Le confessionnal

Marie-Angéline du Plan-Crépin en voulait à la terre entière ce matin-là tout en dégringolant l’avenue de Messine sous une pluie battante, une main arrimant son chapeau, l’autre son vaste sac à main, ce qui ne lui en laissait plus pour le parapluie que, d’ailleurs, elle avait oublié. Pour l’excellente raison qu’elle était à une bonne distance de la maison quand l’ondée – cataracte eût été plus approprié ! – l’avait surprise. Et elle n’avait pas le temps de retourner le chercher parce qu’elle était en retard pour la messe de six heures à Saint-Augustin. Et pourquoi ? Parce qu’elle avait eu « des mots » avec Cyprien, le vieux majordome de la marquise de Sommières, sa cousine et employeuse, à propos… de quoi au fait ? Une autre catastrophe le lui sortit de l’idée : une voiture lui envoya une gerbe d’eau dans les jambes tandis qu’elle traversait la rue de Téhéran, mais c’était normal en février. Et pour tout arranger, le jour n’était pas encore levé.

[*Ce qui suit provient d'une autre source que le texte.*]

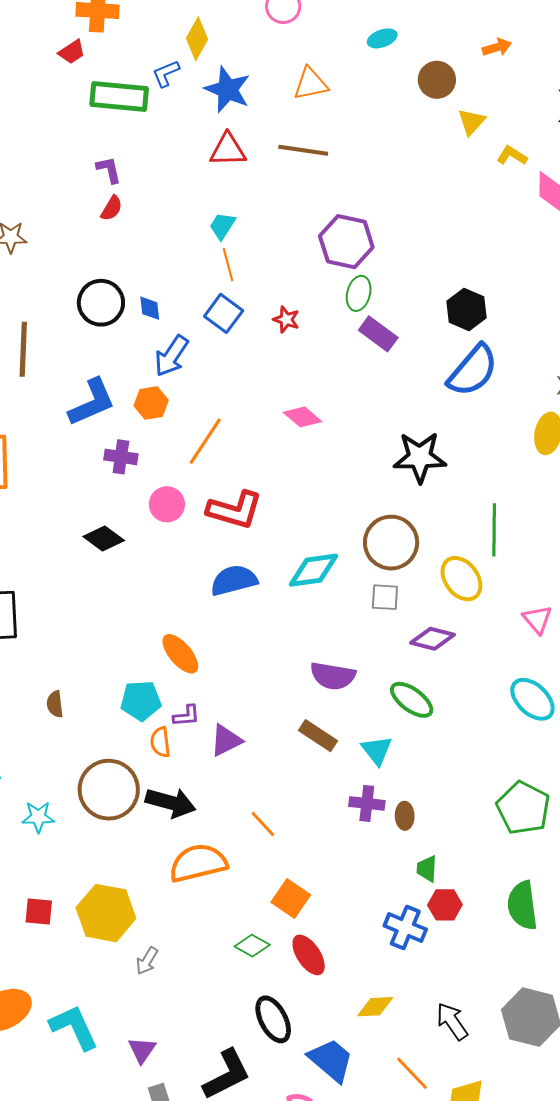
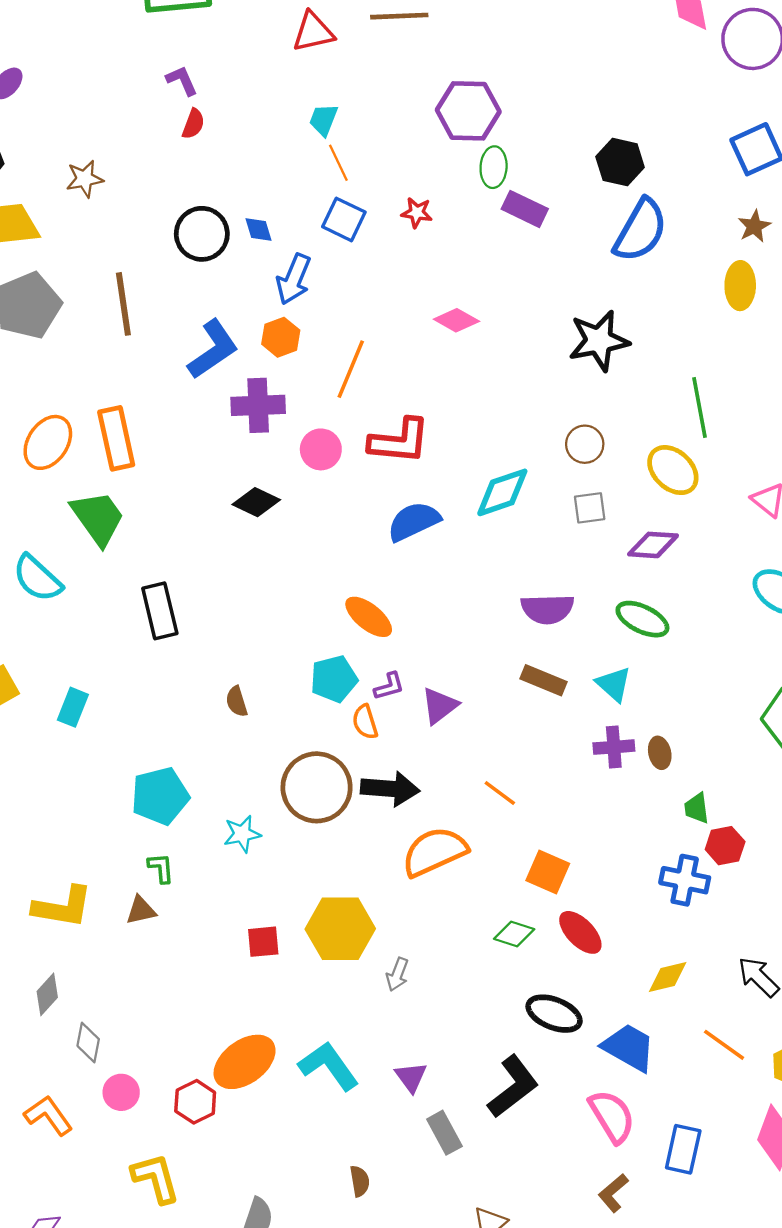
purple cross: (121, 457) -> (258, 405), size x1.4
brown circle: (391, 543) -> (585, 444), size x0.6
black ellipse: (273, 1019) -> (554, 1014), turned -30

Un dernier effort la jeta dans le petit porche de côté de la grande église byzantino-gothique où s’abritait le mendiant habituel :

— V’s’êtes bigrement en r’tard, Mamzelle ! constata celui-ci. Doivent pas être loin d’l’élévation !

— Je le sais bien, hélas, père Bouju, mais on ne fait pas toujours ce que l’on veut ! Il va falloir que j’attende la messe de sept heures !

— Et ça, on peut dire qu’c’est embêtant, soupira-t-il avec une intensité qui éclaira Marie-Angéline.

Tous les matins, elle avait coutume de lui remettre un franc sur lequel il comptait pour son casse-croûte de neuf heures ! Compréhensive, elle sortit de son porte-monnaie la pièce habituelle qui, avec le reste de la récolte de six heures, lui paierait son journal et une partie de son ravitaillement pour la journée. Viendraient ensuite celles de sept, huit et neuf heures et assez souvent des cérémonies, le tout constituant de ce coin de porte – comme celui de l’autre côté mais on ne peut être partout à la fois et c’était le fief de Machard – un modeste fonds de commerce d’un rapport non négligeable dans cette église des « beaux quartiers » parisiens.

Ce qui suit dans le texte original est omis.